Tweet

Fah Soh Lati Doh

15 Mar, 35 tweets, 15 min read

https://twitter.com/isocroft/status/1371424560617304068

Okay, let's begin: We're about to enter the technical details of ad publishing and ad targeting/marketing which is of course the business that Facebook is into. Now, Facebook needs to learn more about the user (likes, choices, behavior) if they are ever going to target ads...

1\

https://twitter.com/isocroft/status/1371424560617304068

...to users that will be valuable to their advertisers. Now, the method employed by Facebook is called "Intelligent Web Tracking" and is based on HTTP Cookies. Now, cookies are those little snippet of data stored on a computer via the browser in use and is associated to...

2\

...the website url that initiated the storage of the piece of data. Now, there are 2 broad categories of cookie from a lifespan perspective - Session cookies and Persistent cookie. Session cookies are created by your fav back-end frameworks like Django/Laravel/Express/Nestjs

3\

for the purposes of storing a session id for auth managment for detecting the currently logged-in user or even for detecting a guest user. The easiest way to create a session id is to not set it to expire. So, now you know that HTTP cookies expire. Persistent cookies are...

4\

...on the order hand are set to many years or months or weeks or days in the future to expire. We will be seeing examples soon (on Facebook itself). Now cookies have some other settings that are crucial to understand. These include "domain", "path", "secure". Let's look at...

5\

... "domain" and "path"; now these settings makes it possible to restrict access to the value of the cookie according to which url wishes to access it. There are two ways to set the "domain".

1. full
2. tld

full domain setup is as follows: "domain=facebook.com"

6\

"tld" stands for "top-level domain" and the setup is as follows: "domain=.facebook.com". Now, you would see that i omited the "www" also notice the "." that precedes "facebook.com". This means that any subdomain of "facebook.com" can access the cookie

7\

"domain=facebook.com" means that only "facebook.com" can access the cookie. so "web.facebook.com" cannot access the cookie or "developers.facebook.com" can't access it.

Now, "path" takes it further. By default "path" setting has a value of "/"...

8\

...which has no restrictions at all. But you can set it to "/photo" further restricting access to that path. So, "domain=facebook.com" and "path=/photo" means the cookie can only be accessed by facebook.com/photo only. "facebook.com" can't access it

9\

"secure" setting basically binds the cookie to a secure url (i.e. the protocol must be "https" before the cookie can be accessed). you set it as follows: "secure=true" (It's a boolean value).

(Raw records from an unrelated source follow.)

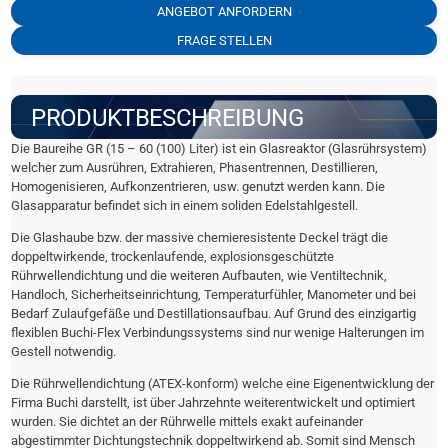
ANGEBOT ANFORDERN
FRAGE STELLEN
PRODUKTBESCHREIBUNG
Die Baureihe GR (15 – 60 (100) Liter) ist ein Glasreaktor (Glasrührsystem)
welcher zum Ausrühren, Extrahieren, Phasentrennen, Destillieren,
Homogenisieren, Aufkonzentrieren, usw. genutzt werden kann. Die
Glasapparatur befindet sich in einem soliden Edelstahlgestell.
Die Glashaube bzw. der massive chemieresistente Deckel trägt die
doppeltwirkende, trockenlaufende, explosionsgeschützte
Rührwellendichtung und die weiteren Aufbauten, wie Ventiltechnik,
Handloch, Sicherheitseinrichtung, Temperaturfühler, Manometer und bei
Bedarf Zulaufgefäße und Destillationsaufbau. Auf Grund des einzigartig
flexiblen Buchi-Flex Verbindungssystems sind nur wenige Halterungen im
Gestell notwendig.
Die Rührwellendichtung (ATEX-konform) welche eine Eigenentwicklung der
Firma Buchi darstellt, ist über Jahrzehnte weiterentwickelt und optimiert
wurden. Sie dichtet an der Rührwelle mittels exakt aufeinander
abgestimmter Dichtungstechnik doppeltwirkend ab. Somit sind Mensch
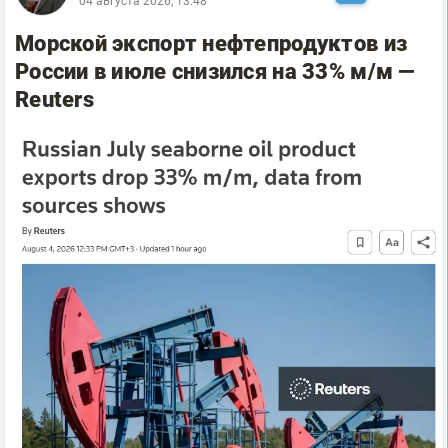
04 августа 2026, 13:48
Морской экспорт нефтепродуктов из
России в июле снизился на 33% м/м —
Reuters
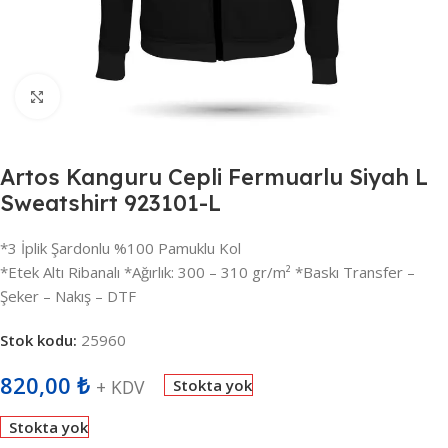
Büyütmek için tıklayın
Artos Kanguru Cepli Fermuarlu Siyah L
Sweatshirt 923101-L
*3 İplik Şardonlu %100 Pamuklu Kol
*Etek Altı Ribanalı *Ağırlık: 300 – 310 gr/m² *Baskı Transfer –
Şeker – Nakış – DTF
Stok kodu:
25960
820,00
₺
+ KDV
Stokta yok
Stokta yok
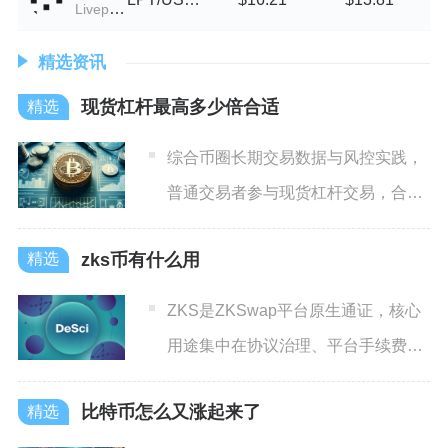
Livepeer
精选资讯
现货杠杆最高多少倍合适
综合币圈长期交易数据与风控实践，
普通交易者参与现货杠杆交易，合理
最高杠杆不宜超过3倍，具备
zks币有什么用
ZKS是ZKSwap平台原生通证，核心
用途集中在协议治理、平台手续费流
转、流动性挖矿激励、
比特币怎么又涨起来了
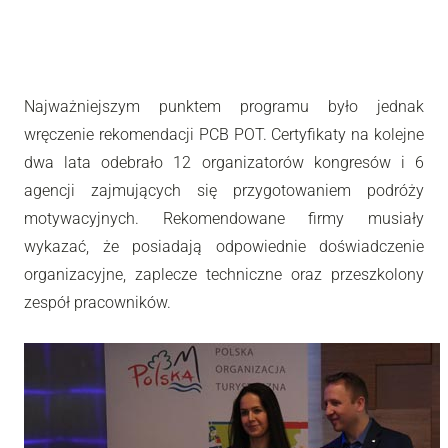
Najważniejszym punktem programu było jednak
wręczenie rekomendacji PCB POT. Certyfikaty na kolejne
dwa lata odebrało 12 organizatorów kongresów i 6
agencji zajmujących się przygotowaniem podróży
motywacyjnych. Rekomendowane firmy musiały
wykazać, że posiadają odpowiednie doświadczenie
organizacyjne, zaplecze techniczne oraz przeszkolony
zespół pracowników.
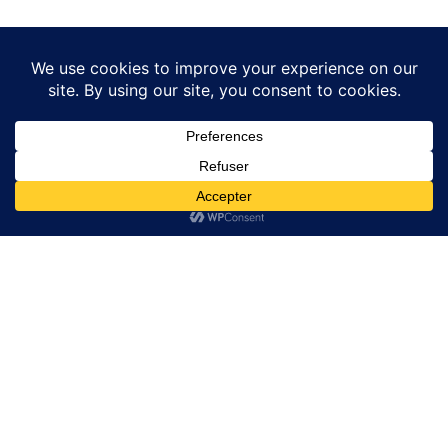
Est-ce que vos produits sont normés ?
Pourquoi des prix aussi attractifs ?
Liens Utiles
Liens Utiles
GRILLES ACIER
Politique de confidentialité
ACCESSOIRS BATIMENT
Conditions générales de
Vente
Trappes de visite Sol
Contact
Contact
Email:
contact@couvercleacier.fr
06 80 40 67 85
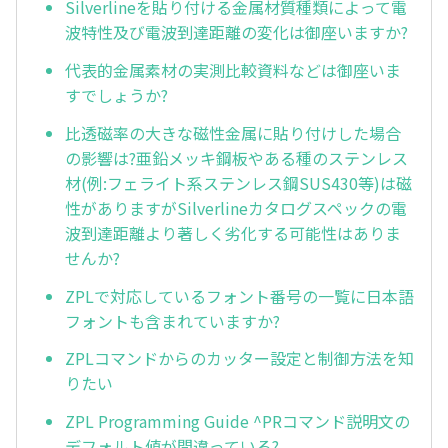
Silverlineを貼り付ける金属材質種類によって電
波特性及び電波到達距離の変化は御座いますか?
代表的金属素材の実測比較資料などは御座いま
すでしょうか?
比透磁率の大きな磁性金属に貼り付けした場合
の影響は?亜鉛メッキ鋼板やある種のステンレス
材(例:フェライト系ステンレス鋼SUS430等)は磁
性がありますがSilverlineカタログスペックの電
波到達距離より著しく劣化する可能性はありま
せんか?
ZPLで対応しているフォント番号の一覧に日本語
フォントも含まれていますか?
ZPLコマンドからのカッター設定と制御方法を知
りたい
ZPL Programming Guide ^PRコマンド説明文の
デフォルト値が間違っている?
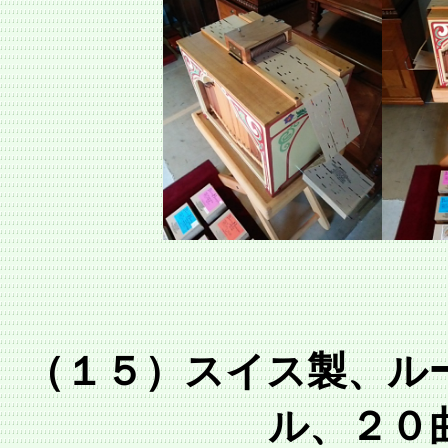
（１５）スイス製、ル
ル、２０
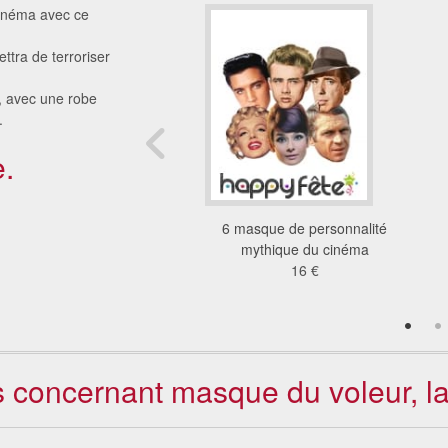
cinéma avec ce
ttra de terroriser
, avec une robe
.
.
géant de chien pour
6 masque de personnalité
adulte
mythique du cinéma
13 €
16 €
ts concernant masque du voleur, l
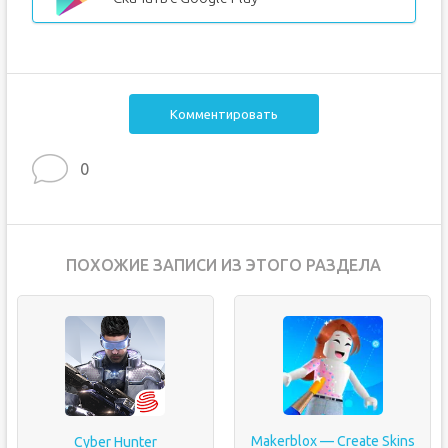
Комментировать
0
ПОХОЖИЕ ЗАПИСИ ИЗ ЭТОГО РАЗДЕЛА
Makerblox — Create Skins
Cyber Hunter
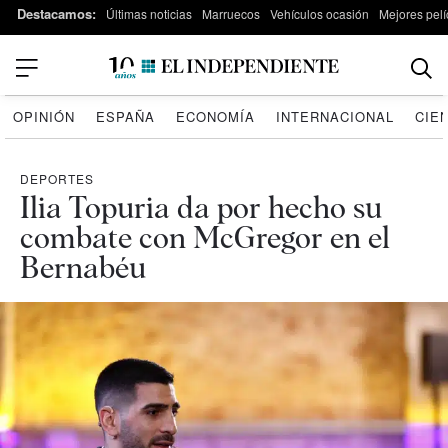
Destacamos:
Últimas noticias
Marruecos
Vehículos ocasión
Mejores pelí
OPINIÓN
ESPAÑA
ECONOMÍA
INTERNACIONAL
CIE
DEPORTES
Ilia Topuria da por hecho su
combate con McGregor en el
Bernabéu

Okay, we have the preliminaries out of the way. Let's move ahead!

10\

If you'd like to know more about HTTP cookies, see this article: valentinog.com/blog/cookies/ (We only went over the need-to-know aspects of HTTP cookies as it concerns the topic on ground - How Facebook tracks you).

Okay enough theory, let's look at Facebook cookies (live).

11\

Here you go. This are actually the cookies set when you log into FB. This is my information and as you can see Facebook stores a lot of cookies including my Facebook ID (c_user)

Can you see the "domain" and "path" columns ? can you see the expiry of the highlighted cookie ?

12\

It expires in 2023 (This is an example of a persistent cookie). Others expire this year (2021) and next year. In the image, you can also see a session cookie too named "presence"

Now look at this particular cookie (x-src). This cookie stores facebook urls i have visited...

13\

...while logged-in. As you can see, the value is HTML URL encoded (a.k.a Percent encoding) and this is the value when decoded:

As you see, cookies can store just about anything in any format. you can store a JSON string inside a cookie if you like. cs.mcgill.ca/~rwest/wikispe…

14\

Now, i need to mention a particular behavior of browsers as it concerns cookies. Whenever a browser loads a url that matches the "domain" and "path" that was set when the cookie was created the value of the cookies are sent along with the HTTP request for that url...

15\

...via the HTTP request header "Cookie" to the server. The "bogus-english" name for this browser behavior is called #Ambient #Authority.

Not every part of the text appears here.